A line has slope -5/3. Through which two points will could this line pass?
To find the equation of the line with a slope of -5/3, we need to find two points that lie on the line.
Let's choose a random point (x1, y1).
Since the slope is the change in y over the change in x, we can say that:
-5/3 = (y - y1)/(x - x1)
Now, let's choose another point (x2, y2).
Using the same formula, we have:
-5/3 = (y - y2)/(x - x2)
Now we have two equations:
-5/3 = (y - y1)/(x - x1)
-5/3 = (y - y2)/(x - x2)
Since the line passes through both points, the equations hold true for both points.

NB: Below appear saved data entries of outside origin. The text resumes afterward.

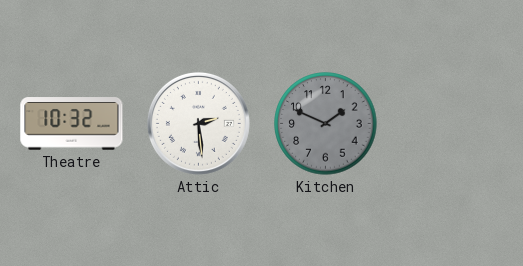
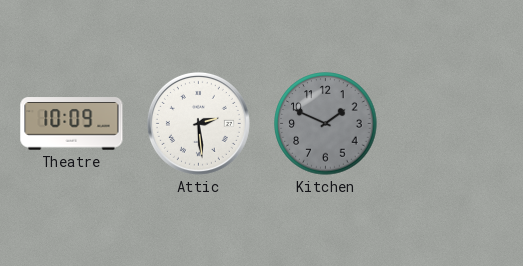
Theatre: 10:32 -> 10:09
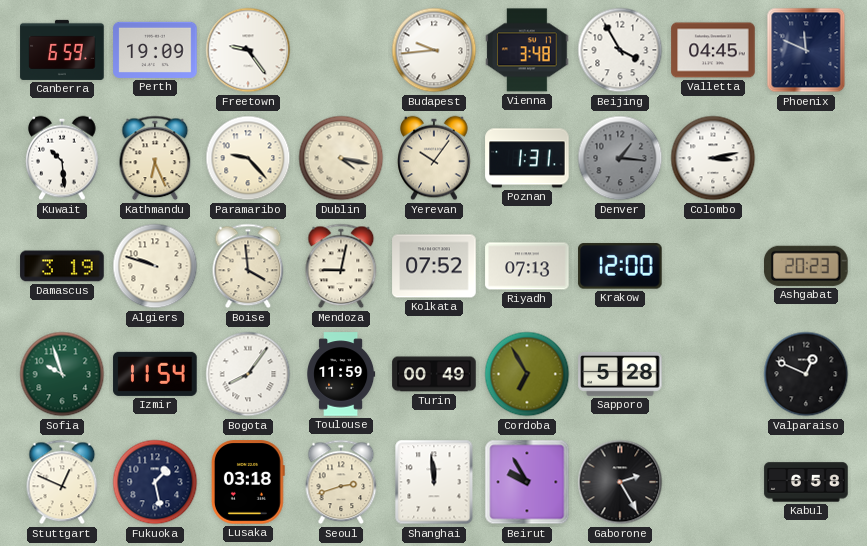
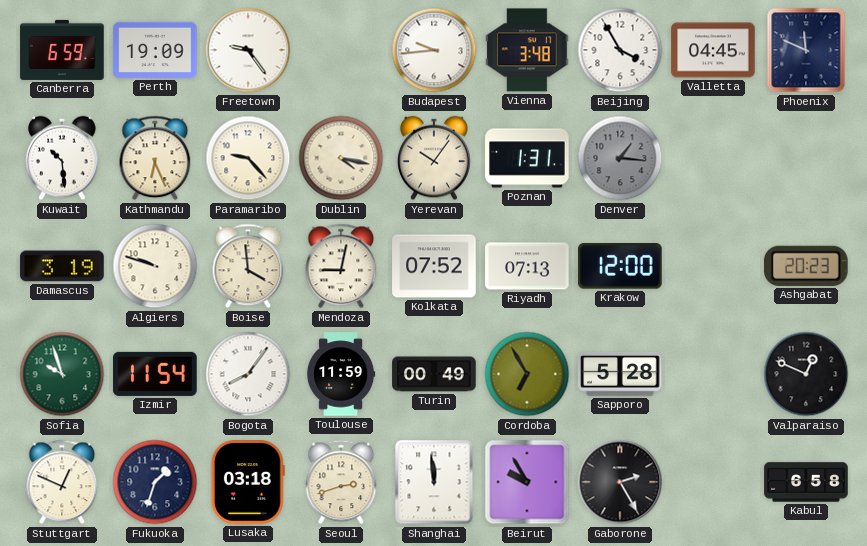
Colombo: 3:13 -> none
Fukuoka: 1:28 -> 1:33
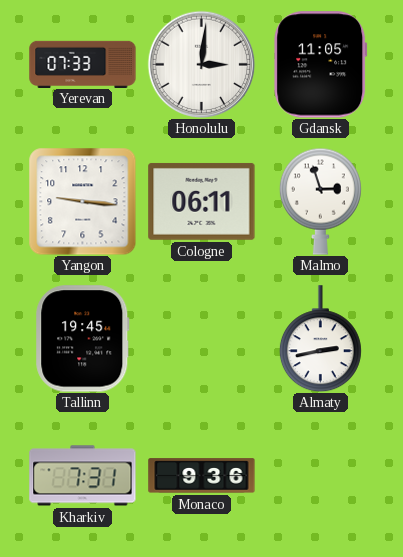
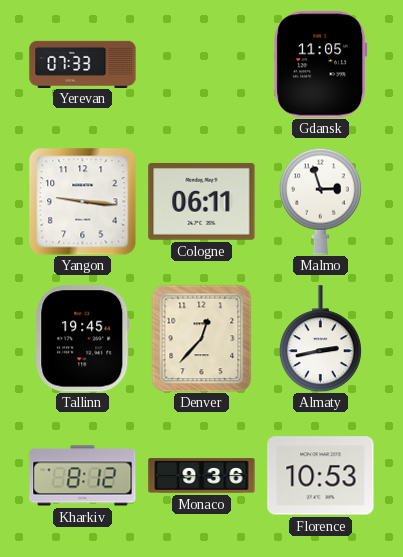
Honolulu: 3:01 -> none
Denver: none -> 12:37
Kharkiv: 7:31 -> 8:12
Florence: none -> 10:53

To simplify the equations, we can multiply both sides by 3 to get rid of the denominators:
-5 = 3(y - y1)/(x - x1)
-5 = 3(y - y2)/(x - x2)
Next, let's cross-multiply to eliminate the fraction:
-5(x - x1) = 3(y - y1)
-5(x - x2) = 3(y - y2)
Expanding both equations:
-5x + 5x1 = 3y - 3y1
-5x + 5x2 = 3y - 3y2
Now, let's simplify further:
5x - 3y = 5x1 - 3y1
5x - 3y = 5x2 - 3y2
Since the line passes through both points, the left side of the equation will be the same for both equations. Therefore, the right sides must be equal as well. This means:
5x1 - 3y1 = 5x2 - 3y2
Now, we can choose any values for x1, y1, and x2, and solve for y2. For simplicity, let's choose x1 = 0 and y1 = 0:
5(0) - 3(0) = 5x2 - 3y2
0 = 5x2 - 3y2
3y2 = 5x2
y2 = (5/3)x2
Therefore, the line could pass through the two points (0,0) and any point (x2, (5/3)x2), since they satisfy the equation of the line.